Google’s and Facebook’s initial responses to the Australian proposals oozed with this hubris. Didn’t these dumb Aussies understand that news outlets needed them more than they needed the outlets? Without Google search, many readers wouldn’t find the news they were looking for. And the same ungrateful outlets were desperate to publish and publicise their content on Facebook. Surely the Morrison government was bluffing?
As it happened, it wasn’t and the bill will become law. In one sense, that’s important because it establishes the principle that democratically elected governments, not tech companies, decide what happens in their jurisdictions. And that’s vital, because a working democracy cannot have unaccountable corporate powers loose on its patch. If we’ve learned anything over the past 150 years, it is that you can have democracy or you can have monopolies, but you can’t have both.
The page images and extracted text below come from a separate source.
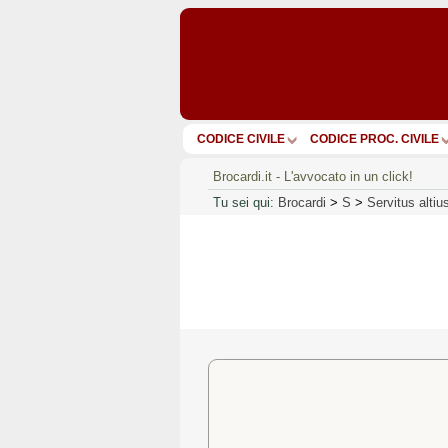
CODICE CIVILE
CODICE PROC. CIVILE
Brocardi.it - L'avvocato in un click!
Tu sei qui:
Brocardi
>
S
>
Servitus altiu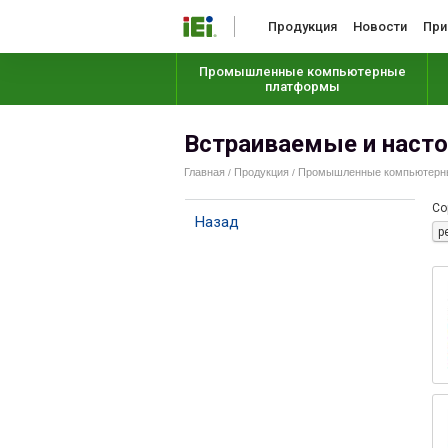
Продукция
Новости
При
Промышленные компьютерные
платформы
Встраиваемые и наст
Главная
Продукция
Промышленные компьютерные
/
/
Со
Назад
р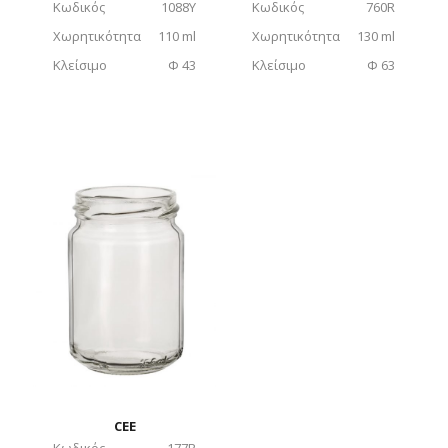
Κωδικός
1088Y
Κωδικός
760R
Χωρητικότητα
110 ml
Χωρητικότητα
130 ml
Κλείσιμο
Φ 43
Κλείσιμο
Φ 63
CEE
Κωδικός
177R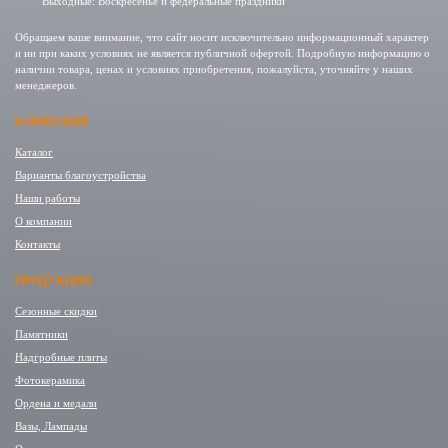
Выходные: Воскресенье и федеральные праздники
Обращаем ваше внимание, что сайт носит исключительно информационный характер
и ни при каких условиях не является публичной офертой. Подробную информацию о
наличии товара, ценах и условиях приобретения, пожалуйста, уточняйте у наших
менеджеров.
КОМПАНИЯ
Каталог
Варианты благоустройства
Наши работы
О компании
Контакты
ПРОДУКЦИЯ
Сезонные скидки
Памятники
Надгробные плиты
Фотокерамика
Ордена и медали
Вазы, Лампады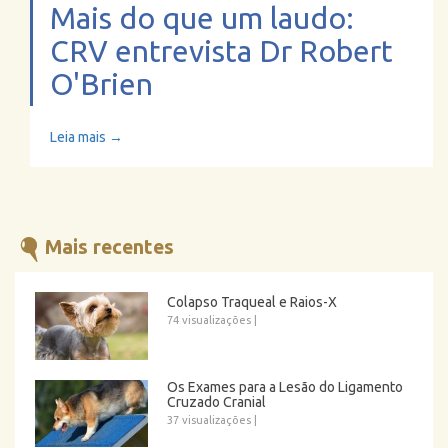
Mais do que um laudo:
CRV entrevista Dr Robert
O'Brien
Leia mais →
Mais recentes
Colapso Traqueal e Raios-X
74 visualizações
|
Os Exames para a Lesão do Ligamento
Cruzado Cranial
37 visualizações
|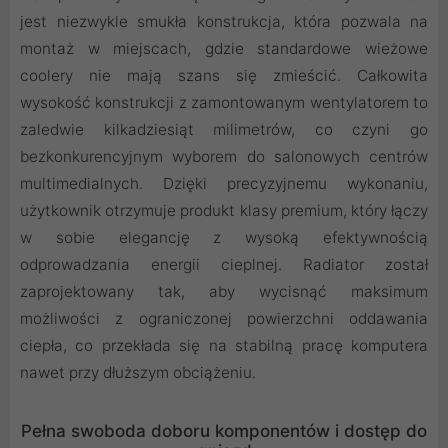
jest niezwykle smukła konstrukcja, która pozwala na
montaż w miejscach, gdzie standardowe wieżowe
coolery nie mają szans się zmieścić. Całkowita
wysokość konstrukcji z zamontowanym wentylatorem to
zaledwie kilkadziesiąt milimetrów, co czyni go
bezkonkurencyjnym wyborem do salonowych centrów
multimedialnych. Dzięki precyzyjnemu wykonaniu,
użytkownik otrzymuje produkt klasy premium, który łączy
w sobie elegancję z wysoką efektywnością
odprowadzania energii cieplnej. Radiator został
zaprojektowany tak, aby wycisnąć maksimum
możliwości z ograniczonej powierzchni oddawania
ciepła, co przekłada się na stabilną pracę komputera
nawet przy dłuższym obciążeniu.
Pełna swoboda doboru komponentów i dostęp do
The tragedy is that the passage of Morrison’s law is actually a pyrrhic victory. One of the principles of warfare 101 is never to fight on territory chosen by your opponent. Democratic governments have been ignoring this, allowing discourse about technology and society to be captured by a deterministic narrative which says that tech drives history and society’s only role is to mop up after it has wreaked its “creative destruction” (to use Joseph Schumpeter’s famous phrase). In the process, governments everywhere bought into the myth that to challenge the arrogant intrusiveness of tech companies carried with it the risk of being portrayed as opposed to “progress”.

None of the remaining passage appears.